* [DATA SECTION]
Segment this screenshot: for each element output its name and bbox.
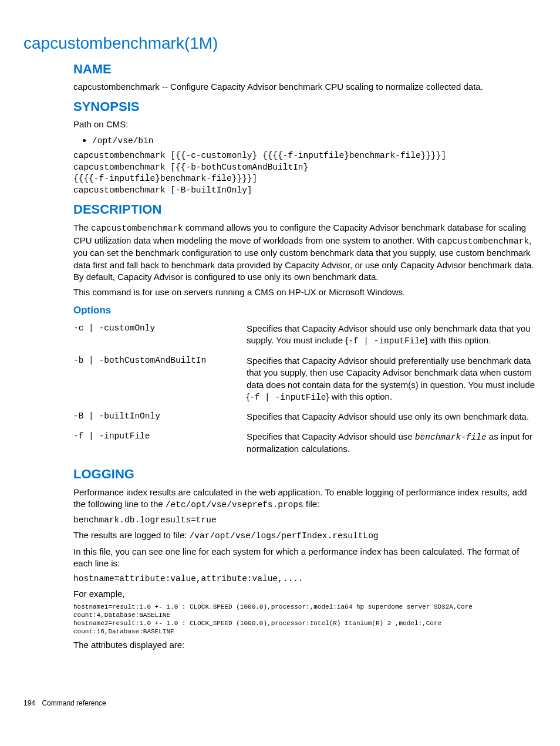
content-body: NAME capcustombenchmark -- Configure Cap… [73,60,537,652]
option-desc: Specifies that Capacity Advisor should u… [247,429,537,461]
opt-desc-b: } with this option. [425,335,491,345]
synopsis-path-value: /opt/vse/bin [92,136,153,146]
option-flag: -B | -builtInOnly [73,409,247,428]
footer-section: Command reference [42,699,106,707]
opt-desc-code: -f | -inputFile [249,393,326,402]
desc-p1-a: The [73,222,91,232]
logging-p5: The attributes displayed are: [73,639,537,651]
logging-p4: For example, [73,588,537,600]
synopsis-lines: capcustombenchmark [{{-c-customonly} {{{… [73,150,537,196]
heading-synopsis: SYNOPSIS [73,98,537,116]
table-row: -f | -inputFile Specifies that Capacity … [73,429,537,461]
log-p1-b: file: [303,499,320,509]
logging-p3: In this file, you can see one line for e… [73,546,537,570]
description-para1: The capcustombenchmark command allows yo… [73,222,537,283]
table-row: -c | -customOnly Specifies that Capacity… [73,321,537,353]
logging-code2: hostname=attribute:value,attribute:value… [73,573,537,585]
heading-logging: LOGGING [73,465,537,483]
opt-desc-a: Specifies that Capacity Advisor should u… [247,431,415,441]
option-desc: Specifies that Capacity Advisor should u… [247,321,537,353]
page-footer: 194 Command reference [23,698,537,708]
logging-p1: Performance index results are calculated… [73,487,537,511]
page-title: capcustombenchmark(1M) [23,32,537,55]
log-p1-code: /etc/opt/vse/vseprefs.props [166,500,303,509]
logging-example: hostname1=result:1.0 +- 1.0 : CLOCK_SPEE… [73,603,537,636]
logging-code1: benchmark.db.logresults=true [73,515,537,526]
heading-name: NAME [73,60,537,78]
opt-desc-codei: benchmark-file [415,433,487,442]
page-number: 194 [23,699,35,707]
heading-description: DESCRIPTION [73,201,537,218]
option-flag: -c | -customOnly [73,321,247,353]
synopsis-path-label: Path on CMS: [73,119,537,130]
option-desc: Specifies that Capacity Advisor should u… [247,409,537,428]
log-p2-code: /var/opt/vse/logs/perfIndex.resultLog [190,531,379,541]
logging-p2: The results are logged to file: /var/opt… [73,529,537,542]
opt-desc-a: Specifies that Capacity Advisor should u… [247,411,529,421]
log-p2-a: The results are logged to file: [73,530,190,540]
synopsis-path-list: /opt/vse/bin [73,134,537,147]
table-row: -B | -builtInOnly Specifies that Capacit… [73,409,537,428]
options-table: -c | -customOnly Specifies that Capacity… [73,321,537,461]
desc-p1-cmd1: capcustombenchmark [91,224,183,233]
description-para2: This command is for use on servers runni… [73,286,537,298]
opt-desc-b: } with this option. [326,391,393,401]
option-flag: -f | -inputFile [73,429,247,461]
option-flag: -b | -bothCustomAndBuiltIn [73,353,247,409]
option-desc: Specifies that Capacity Advisor should p… [247,353,537,409]
table-row: -b | -bothCustomAndBuiltIn Specifies tha… [73,353,537,409]
desc-p1-cmd2: capcustombenchmark [437,237,529,246]
heading-options: Options [73,304,537,318]
name-text: capcustombenchmark -- Configure Capacity… [73,81,537,93]
opt-desc-code: -f | -inputFile [348,336,425,346]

* [YOUR TASK] Filter the entries down to the lines containing "capcustombenchmark". Copy each of those lines.

* [TASK OUTPUT]
content-body: NAME capcustombenchmark -- Configure Cap… [73,60,537,652]
synopsis-lines: capcustombenchmark [{{-c-customonly} {{{… [73,150,537,196]
description-para1: The capcustombenchmark command allows yo… [73,222,537,283]
page-title: capcustombenchmark(1M) [23,32,537,55]
desc-p1-cmd1: capcustombenchmark [91,224,183,233]
desc-p1-cmd2: capcustombenchmark [437,237,529,246]
name-text: capcustombenchmark -- Configure Capacity… [73,81,537,93]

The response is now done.